Try it » Without the pictures, give the listing below again exactly.

━━━ Provided data

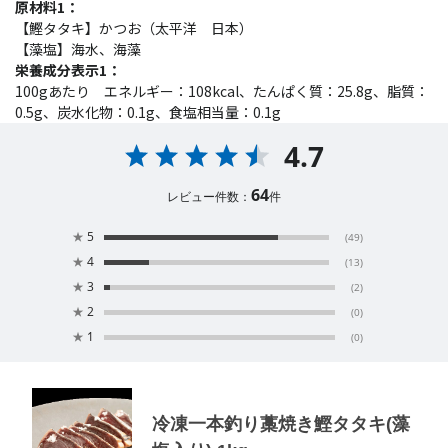
原材料1：
【鰹タタキ】かつお（太平洋 日本）
【藻塩】海水、海藻
栄養成分表示1：
100gあたり エネルギー：108kcal、たんぱく質：25.8g、脂質：
0.5g、炭水化物：0.1g、食塩相当量：0.1g
4.7
64
レビュー件数：
件
★
5
(49)
★
4
(13)
★
3
(2)
★
2
(0)
★
1
(0)
冷凍一本釣り藁焼き鰹タタキ(藻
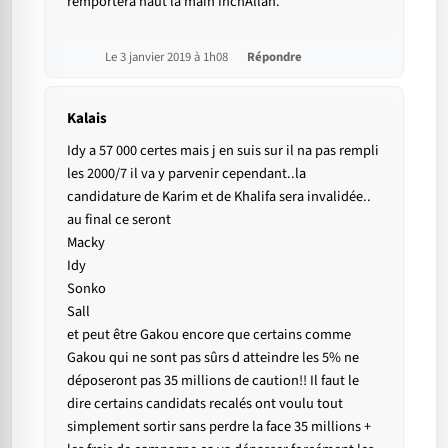
remportera haut la main InchAllah.
Le 3 janvier 2019 à 1h08
Répondre
Kalais
Idy a 57 000 certes mais j en suis sur il na pas rempli
les 2000/7 il va y parvenir cependant..la
candidature de Karim et de Khalifa sera invalidée..
au final ce seront
Macky
Idy
Sonko
Sall
et peut être Gakou encore que certains comme
Gakou qui ne sont pas sûrs d atteindre les 5% ne
déposeront pas 35 millions de caution!! Il faut le
dire certains candidats recalés ont voulu tout
simplement sortir sans perdre la face 35 millions +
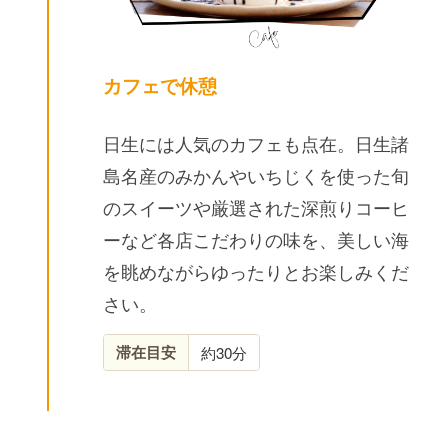
カフェで休憩
日生には人気のカフェも点在。日生諸
島名産のみかんやいちじくを使った旬
のスイーツや厳選された深煎りコーヒ
ーなど各店こだわりの味を、美しい海
を眺めながらゆったりとお楽しみくだ
さい。
滞在目安
約30分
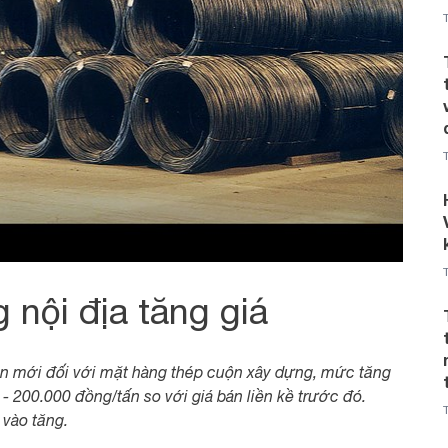
nội địa tăng giá
án mới đối với mặt hàng thép cuộn xây dựng, mức tăng
- 200.000 đồng/tấn so với giá bán liền kề trước đó.
 vào tăng.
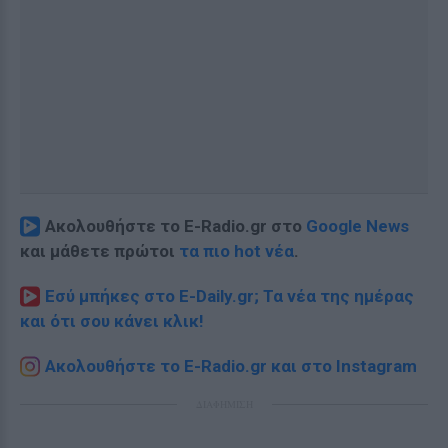
Ακολουθήστε το E-Radio.gr στο
Google News
και μάθετε πρώτοι
τα πιο hot νέα
.
Εσύ μπήκες στο E-Daily.gr; Τα νέα της ημέρας
και ότι σου κάνει κλικ!
Ακολουθήστε το E-Radio.gr και στο Instagram
ΔΙΑΦΗΜΙΣΗ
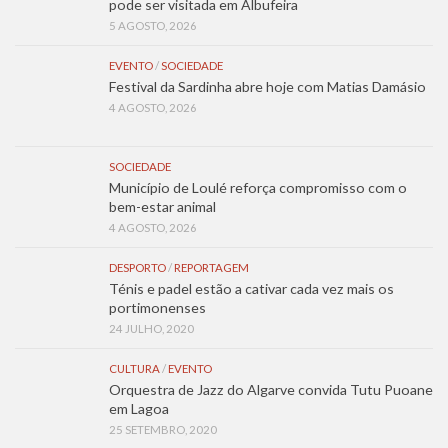
pode ser visitada em Albufeira
5 AGOSTO, 2026
EVENTO
/
SOCIEDADE
Festival da Sardinha abre hoje com Matias Damásio
4 AGOSTO, 2026
SOCIEDADE
Município de Loulé reforça compromisso com o
bem-estar animal
4 AGOSTO, 2026
DESPORTO
/
REPORTAGEM
Ténis e padel estão a cativar cada vez mais os
portimonenses
24 JULHO, 2020
CULTURA
/
EVENTO
Orquestra de Jazz do Algarve convida Tutu Puoane
em Lagoa
25 SETEMBRO, 2020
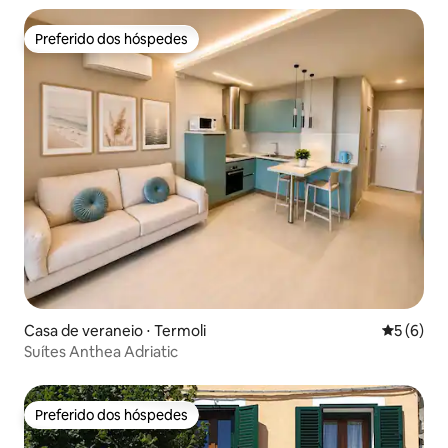
Preferido dos hóspedes
Preferido dos hóspedes
Casa de veraneio ⋅ Termoli
5 de uma 
5 (6)
Suítes Anthea Adriatic
Preferido dos hóspedes
Preferido dos hóspedes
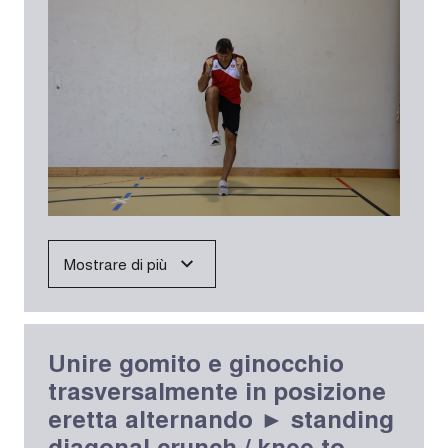
Mostrare di più
Unire gomito e ginocchio
trasversalmente in posizione
eretta alternando ► standing
diagonal crunch / knee to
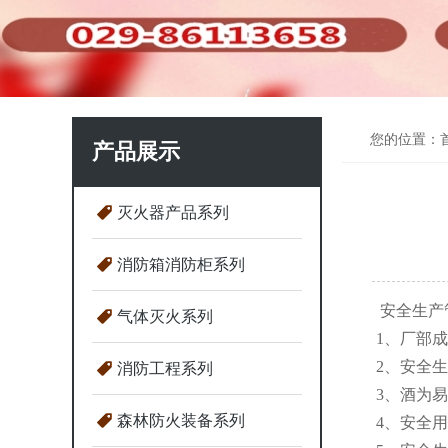
您的位置：
产品展示
灭火器产品系列
消防箱消防柜系列
安全生产
气体灭火系列
1、厂部
2、安全
消防工程系列
3、酒为
森林防火装备系列
4、安全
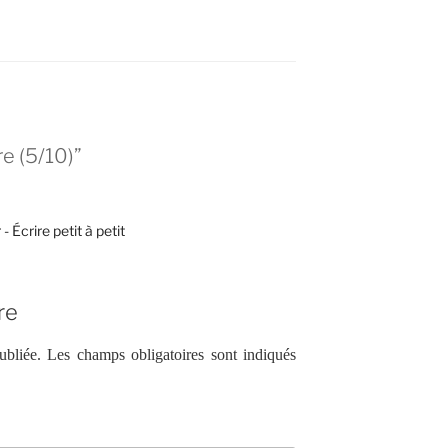
e (5/10)”
 Écrire petit à petit
re
ubliée.
Les champs obligatoires sont indiqués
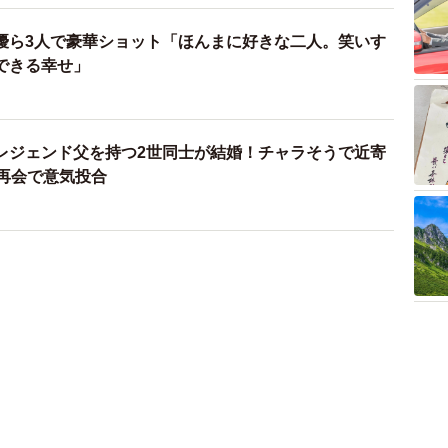
優ら3人で豪華ショット「ほんまに好きな二人。笑いす
できる幸せ」
レジェンド父を持つ2世同士が結婚！チャラそうで近寄
の再会で意気投合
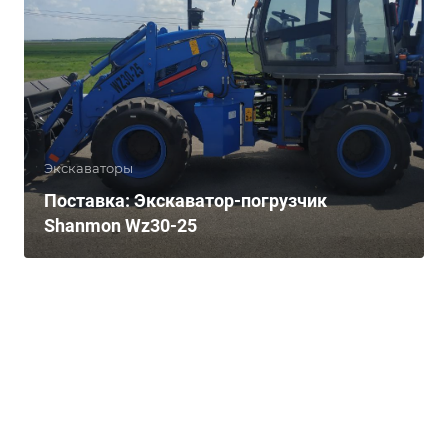
Экскаваторы
Поставка: Экскаватор-погрузчик
Shanmon Wz30-25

━━━━━━

Answer box »
原材料1：
【鰹タタキ】かつお（太平洋 日本）
【藻塩】海水、海藻
栄養成分表示1：
100gあたり エネルギー：108kcal、たんぱく質：25.8g、脂質：
0.5g、炭水化物：0.1g、食塩相当量：0.1g
4.7
64
レビュー件数：
件
★
5
(49)
★
4
(13)
★
3
(2)
★
2
(0)
★
1
(0)
冷凍一本釣り藁焼き鰹タタキ(藻
remportera haut la main InchAllah.
Le 3 janvier 2019 à 1h08
Répondre
Kalais
Idy a 57 000 certes mais j en suis sur il na pas rempli
les 2000/7 il va y parvenir cependant..la
candidature de Karim et de Khalifa sera invalidée..
au final ce seront
Macky
Idy
Sonko
Sall
et peut être Gakou encore que certains comme
Gakou qui ne sont pas sûrs d atteindre les 5% ne
déposeront pas 35 millions de caution!! Il faut le
dire certains candidats recalés ont voulu tout
simplement sortir sans perdre la face 35 millions +
カフェで休憩
日生には人気のカフェも点在。日生諸
島名産のみかんやいちじくを使った旬
のスイーツや厳選された深煎りコーヒ
ーなど各店こだわりの味を、美しい海
を眺めながらゆったりとお楽しみくだ
さい。
滞在目安
約30分
nội địa tăng giá
án mới đối với mặt hàng thép cuộn xây dựng, mức tăng
- 200.000 đồng/tấn so với giá bán liền kề trước đó.
 vào tăng.
Ακολουθήστε το E-Radio.gr στο
Google News
και μάθετε πρώτοι
τα πιο hot νέα
.
Εσύ μπήκες στο E-Daily.gr; Τα νέα της ημέρας
και ότι σου κάνει κλικ!
Ακολουθήστε το E-Radio.gr και στο Instagram
ΔΙΑΦΗΜΙΣΗ
pode ser visitada em Albufeira
5 AGOSTO, 2026
EVENTO
/
SOCIEDADE
Festival da Sardinha abre hoje com Matias Damásio
4 AGOSTO, 2026
SOCIEDADE
Município de Loulé reforça compromisso com o
bem-estar animal
4 AGOSTO, 2026
DESPORTO
/
REPORTAGEM
Ténis e padel estão a cativar cada vez mais os
portimonenses
24 JULHO, 2020
CULTURA
/
EVENTO
Orquestra de Jazz do Algarve convida Tutu Puoane
em Lagoa
25 SETEMBRO, 2020
Preferido dos hóspedes
Preferido dos hóspedes
Casa de veraneio ⋅ Termoli
5 de uma 
5 (6)
Suítes Anthea Adriatic
Preferido dos hóspedes
Preferido dos hóspedes
Mostrare di più
Unire gomito e ginocchio
trasversalmente in posizione
eretta alternando ► standing
diagonal crunch / knee to
您的位置：
产品展示
灭火器产品系列
消防箱消防柜系列
安全生产
气体灭火系列
1、厂部
2、安全
消防工程系列
3、酒为
森林防火装备系列
4、安全
e (5/10)”
 Écrire petit à petit
re
ubliée.
Les champs obligatoires sont indiqués
優ら3人で豪華ショット「ほんまに好きな二人。笑いす
できる幸せ」
レジェンド父を持つ2世同士が結婚！チャラそうで近寄
の再会で意気投合
Экскаваторы
Поставка: Экскаватор-погрузчик
Shanmon Wz30-25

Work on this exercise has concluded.